Cette attaque constitue ce que les développeurs ont appelé le Prologue et nous permet en réalité de découvrir le système de combat conçu pour The Witcher. Plutôt que de nous faire cliquer comme des forcenés sur les boutons de la souris ou nous faire utiliser une liste de compétences en mode tour par tour, les créateurs ont imaginé un système plus ou moins basé sur le rythme. Selon le type de créature, le joueur doit effectivement choisir entre deux types d'armes (argent, acier) et trois styles de combat (puissant, rapide, groupe). Ensuite, il faut asséner un coup et lorsque l'attaque de Geralt se termine, un indicateur nous signale la nécessité d'enchaîner. Toute la « difficulté » étant de n'être ni trop lent ni trop rapide pour que l'enchaînement se poursuive jusqu'à la botte finale.
Si Sorceleur vous fait penser à sorcier, ce n'est pas un hasard et au fil du jeu, Geralt est amené à utiliser ses dons en magie et en alchimie. La première discipline lui permet de jouer avec des boules de feu ou de pratiquer la télékinésie alors que la seconde se focalise sur la préparation de potions. Si Geralt est capable de créer des élixirs très puissants (pourvu qu'il ait recette et composants), la magie reste secondaire. Les sortilèges sont des atouts, mais Geralt est un guerrier et il ne perd pas une occasion de nous le faire savoir. Rapidement, le scénario l'éloigne de Kaer Morhen et des autres sorceleurs. Geralt a pour mission de découvrir le pourquoi de cette attaque sur la forteresse et les réponses ont parfois besoin d'être un peu « encouragées ».

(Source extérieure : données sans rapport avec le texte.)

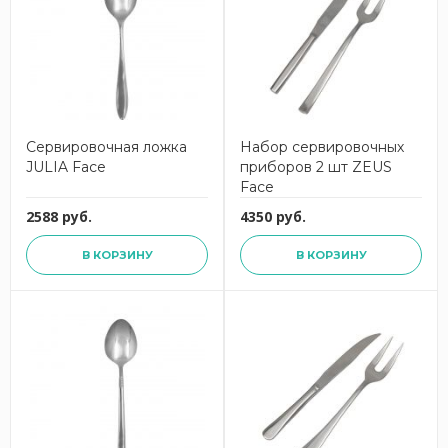
Сервировочная ложка
Набор сервировочных
JULIA Face
приборов 2 шт ZEUS
Face
2588 руб.
4350 руб.
В КОРЗИНУ
В КОРЗИНУ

Nous touchons ici à ce qui fait la grande force de The Witcher, la crédibilité de son scénario. S'ils viennent en aide aux populations, les Sorceleurs ne sont pas des tendres et leurs actions ne sont pas désintéressées. Bien au contraire, si la situation l'exige, ils sont prêts à faire usage de la force. L'intimidation, voire le chantage, fait partie des armes qu'ils utilisent et, parfois, ils peuvent mettre en oeuvre les solutions les plus extrêmes. Cet aspect rend les situations plus logiques et dans un monde violent, notre personnage s'adapte, trouve sa voie sans être pieds et poings liés par un code de conduite hors de propos. Du coup, ses réactions paraissent plus naturelles et, malgré son allure inquiétante, l'identification est plus rapide.
S'impliquer ou rester neutre dans un monde qui évolue, tel est le dilemme du Sorceleur
Une identification d'autant plus rapide que de nombreuses décisions cruciales pour le déroulement du scénario sont laissées à la discrétion du joueur. Ainsi, en début de partie, Geralt se trouve confronté à une étrange bête dans les faubourgs de Wyzima. En démêlant les histoires de chacun des habitants de la région, le joueur et son Sorceleur peuvent aboutir à diverses conclusions et, de ce fait, entreprendre des actions radicalement différentes. Là encore, les développeurs ont fait très fort, car si certaines conséquences sautent immédiatement aux yeux du joueur, d'autres ne seront visibles que plusieurs heures de jeu après. Il ne sera alors évidemment plus question de faire machine arrière pour tenter une des autres possibilités et il faudra assumer ses choix.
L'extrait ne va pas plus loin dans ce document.